「アイ・イン・ザ・スカイ」が描くドローン戦争はどこまで本当?元防衛大臣・森本敏氏に直撃
2016年12月21日 12:00

[映画.com ニュース] 元防衛大臣で、拓殖大学の総長も務める森本敏氏が、軍事用の無人戦闘機(ドローン)を題材にした映画「アイ・イン・ザ・スカイ 世界一安全な戦場」について解説した。

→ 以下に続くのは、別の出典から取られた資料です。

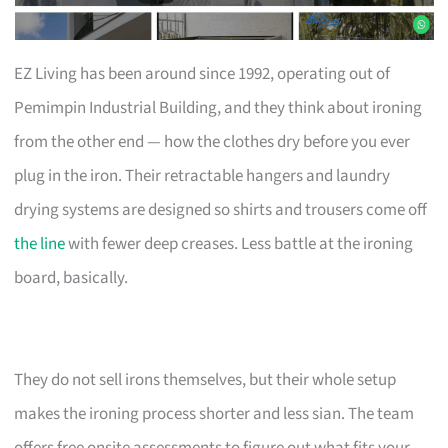
EZ Living has been around since 1992, operating out of
Pemimpin Industrial Building, and they think about ironing
from the other end — how the clothes dry before you ever
plug in the iron. Their retractable hangers and laundry
drying systems are designed so shirts and trousers come off
the line
with fewer deep creases. Less battle at the ironing
board, basically.
They do not sell irons themselves, but their whole setup
makes the ironing process shorter and less sian. The team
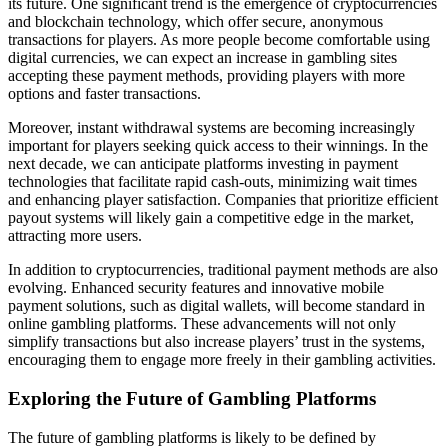
its future. One significant trend is the emergence of cryptocurrencies
and blockchain technology, which offer secure, anonymous
transactions for players. As more people become comfortable using
digital currencies, we can expect an increase in gambling sites
accepting these payment methods, providing players with more
options and faster transactions.
Moreover, instant withdrawal systems are becoming increasingly
important for players seeking quick access to their winnings. In the
next decade, we can anticipate platforms investing in payment
technologies that facilitate rapid cash-outs, minimizing wait times
and enhancing player satisfaction. Companies that prioritize efficient
payout systems will likely gain a competitive edge in the market,
attracting more users.
In addition to cryptocurrencies, traditional payment methods are also
evolving. Enhanced security features and innovative mobile
payment solutions, such as digital wallets, will become standard in
online gambling platforms. These advancements will not only
simplify transactions but also increase players’ trust in the systems,
encouraging them to engage more freely in their gambling activities.
Exploring the Future of Gambling Platforms
The future of gambling platforms is likely to be defined by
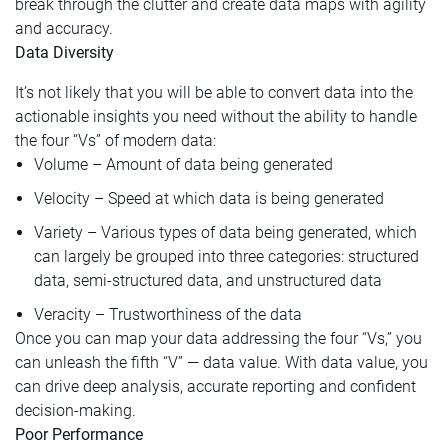
break through the clutter and create data maps with agility
and accuracy.
Data Diversity
It’s not likely that you will be able to convert data into the
actionable insights you need without the ability to handle
the four “Vs” of modern data:
Volume – Amount of data being generated
Velocity – Speed at which data is being generated
Variety – Various types of data being generated, which
can largely be grouped into three categories: structured
data, semi-structured data, and unstructured data
Veracity – Trustworthiness of the data
Once you can map your data addressing the four “Vs,” you
can unleash the fifth “V” — data value. With data value, you
can drive deep analysis, accurate reporting and confident
decision-making.
Poor Performance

「クィーン」のヘレン・ミレン、「ハリー・ポッター」シリーズの故アラン・リックマンさん、人気ドラマ「ブレイキング・バッド」のアーロン・ポール、「キャプテン・フィリップス」のバーカッド・アブディといった実力派が顔をそろえた軍事サスペンス。アフリカのナイロビでドローンを使ったテロリスト捕獲作戦を実行中の英米軍は、標的が大規模な自爆テロを計画していることを突き止める。指揮を執るパウエル大佐(ミレン)はミサイルを発射してテロリストを一掃しようとするが、殺傷圏内に民間人の少女がいるとわかり、作戦室は大混乱に陥る。米批評サイト「Rotten Tomatoes」では95%の高評価を記録している(12月14日現在)。
森本氏は「主人公が直面する問題についてなど、まさに無人機を保有している国家の悩みを見事に描いていると思います」と本作のリアリティに太鼓判を押す。さらに「映画で描かれている問題点として、無人機を操作する側のメンタルの問題は実際にアメリカでも問題とされています。さらに誰にも撃たれる心配がなく、安全な場所で無人機を操作している兵士が勲章をもらえるという仕組みに、戦地で実際に戦っている戦闘員たちは“一体自分たちは何のためにいるのか?”と、軍隊の士気の低下も心配されています」と実際の問題も絡めて“ドローン戦争”の課題を指摘する。
本作は、“80人の命を救うために、無関係な少女を殺せるか?”という究極の問題にキャラクター1人ひとりが向き合うさまを描いている。全体を通すテーマに対して共感を覚えたという森本氏は「あの女の子を生かすのか、任務を実行するのかと葛藤するなかで、あの女の子に対して“かわいそうに”と思うのは簡単です。でも“かわいそうに”じゃ済まない未来が待っている状況で、人命を犠牲にしてより多くの人命を助ける秩序を維持する、ということをこの映画を見て学ぶべきだと思います」と持論を述べた。
映画で描かれるのは英米のドローン事情だが、森本氏は東京オリンピックを控える日本も“対岸の火事”ではないと解説。「日本は今後アメリカからグローバル・ホーク(偵察用無人機)を3基購入し、三沢基地(青森県)で運用する予定です。すでに無人機を操作するオペレーターも訓練されています。今、日本は東京オリンピックまでに国外から侵入してくる無人機への対策を取るべく、政府でもその方法が議論されています」。
中国や北朝鮮といった近隣諸国との関係性もドローンの台頭によって変化をきたしており「すでに中国の無人機も東シナ海に侵入してきています。スクランブルをかけると(確認できるのは)偵察用の無人機ではあるようですが、実際は中を解体してみないとミサイルが積んであるのかどうかはわかりません。今までは戦闘機が防空識別圏に入ってきたら、こちらから『日本の領空に近づきつつあります、出てください』と警告を送ることができましたが、相手が無人機となるとこちらの意志が正しく伝わりません。そして撃墜することも今の日中関係を考えるとできません。北朝鮮の無人機に関しては、まだ日本にまで飛ばせる射程はないようですが、いくつか韓国では発見されています」とドローンがもたらす新たな恐怖を提示した。
「アイ・イン・ザ・スカイ 世界一安全な戦場」は、12月23日から全国公開。